Group approves trespass ban policy


Published: Thursday, January 31, 2008 at 6:01 a.m.
Last Modified: Thursday, January 31, 2008 at 12:02 a.m.

In an effort to curb violence downtown associated with drinking, the Gainesville Downtown Owners and Tenants association adopted a policy Wednesday that could effectively ban patrons from every bar and restaurant downtown for a year if they get involved in violence.

The board of directors of the downtown association voted Wednesday to enter into an agreement with the Gainesville Police Department that could make any trespass order that arises over violence apply to all downtown businesses.

So if police are called about a fight at a downtown bar, the owner of that bar could impose on the person involved in the fight a trespass warning that would ban that person from the premises for a year. That ban would apply to every bar and restaurant that signs up to be included in the agreement.

Several representatives from area bars and restaurants attended the meeting Wednesday and expressed interest in joining the list. Others in attendance made comments indicating that bars and restaurants near the university in the midtown area, as well as establishments elsewhere in the city, would be interested in being included.

"We obviously don't want to make it so that downtown is the place where nonviolent people go, and all the violent people go to midtown," said Capt. Lonnie Scott with the Gainesville Police Department.

And while the focus of the agreement is on violence and weapons, some of those at the meeting questioned whether it should also pertain to offenses such as narcotics and panhandling.

But Ken McGurn, a local developer who spearheaded the effort to get the policy in place, as well as Scott with GPD, said it would be better to keep the policy focused on violence and leave other crimes to be dealt with on a case-by-case basis.

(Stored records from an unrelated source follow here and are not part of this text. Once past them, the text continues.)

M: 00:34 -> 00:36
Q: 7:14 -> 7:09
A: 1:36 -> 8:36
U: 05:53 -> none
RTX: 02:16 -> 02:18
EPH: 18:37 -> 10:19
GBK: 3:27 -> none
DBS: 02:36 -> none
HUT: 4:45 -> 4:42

"We've had people get shot and killed downtown," McGurn said. "We have people bringing their knives and their guns downtown supposedly to protect themselves . . . Let's keep this focused. Let's keep it simple."

City Manager Russ Blackburn attended the meeting Wednesday, and several attendees said they hoped the city might follow suit and make the policy apply to public areas like the downtown parking garage and the community plaza.

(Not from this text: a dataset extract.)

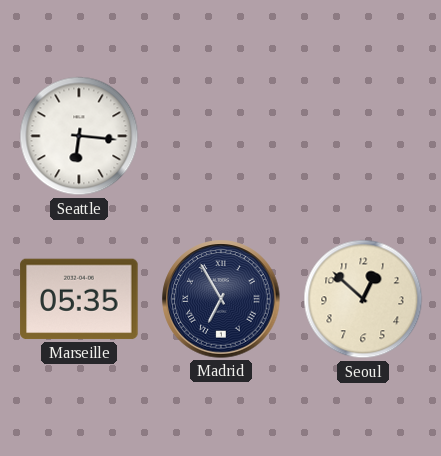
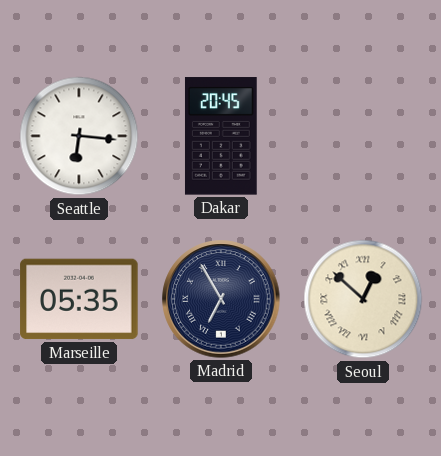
Dakar: none -> 20:45
Seoul numerals: Arabic -> Roman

Blackburn said his staff will be looking into it.

"Obviously, we're in a unique position because it is public property, where trespass typically pertains to private property," he said. "We can trespass people from public property, but the threshold is pretty high."

Scott with GPD said the policy could go into effect within the next few weeks, as soon as officials are able to compile a list of all the businesses that wish to be involved and can set up a system for tracking those who are banned.

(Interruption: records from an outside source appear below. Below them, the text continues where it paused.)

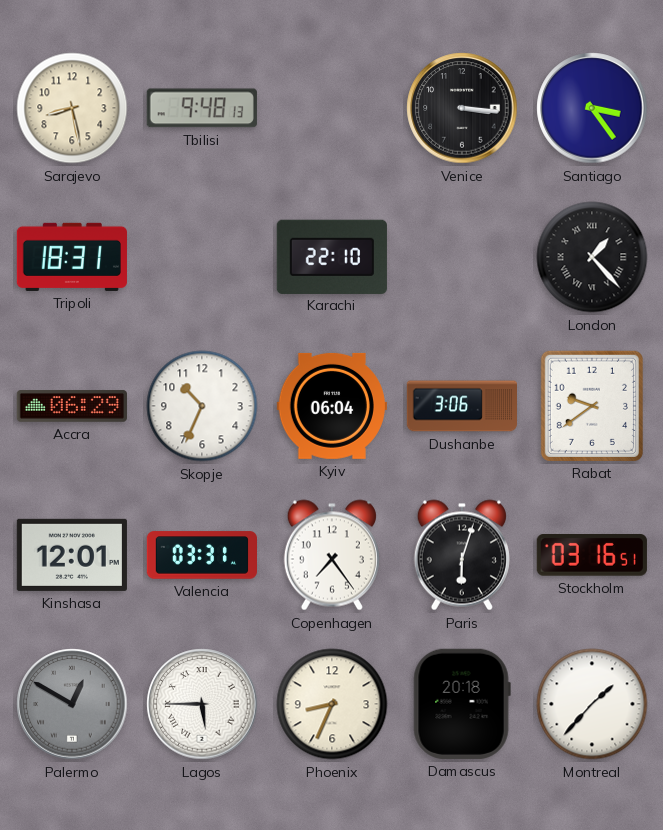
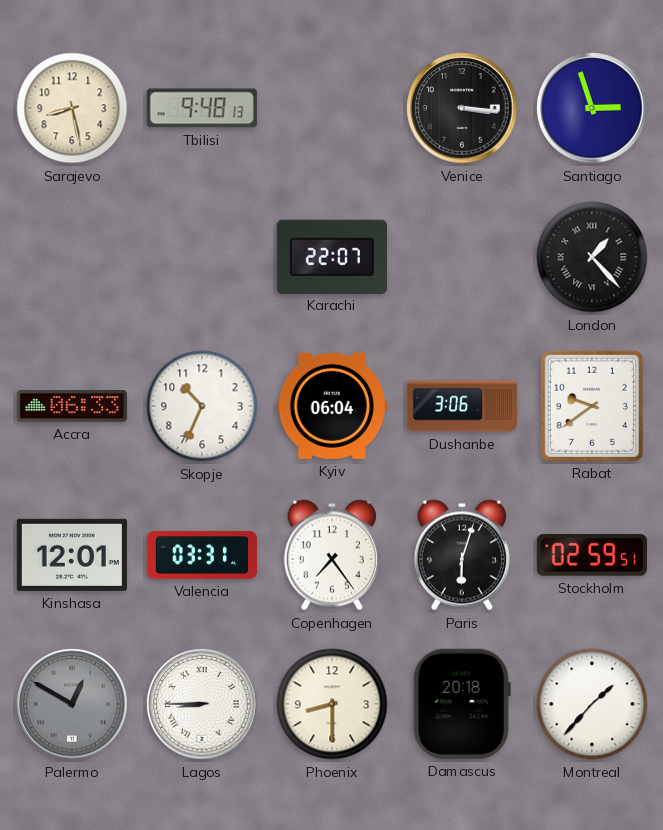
Santiago: 3:24 -> 2:57
Tripoli: 18:31 -> none
Karachi: 22:10 -> 22:07
Accra: 06:29 -> 06:33
Stockholm: 03:16 -> 02:59
Lagos: 5:45 -> 8:45
Phoenix: 8:34 -> 8:30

The idea is that all the businesses involved will receive the photo and name of each person who is banned for violence, and that trespass would be effective for one year. Businesses that sign up to be part of the agreement can make exceptions for certain patrons, if desired, but it must be put in writing and provided to the police department.

Managers from 101 Downtown were among those in attendance Wednesday. They said they have not yet had any violence break out at their establishment, but are in support of any measure that might prevent violence in the future.

"We're pretty excited about the possibilities and what could come from this," said manager Ryan Prodesky. "We hope this can make the downtown safer for everyone."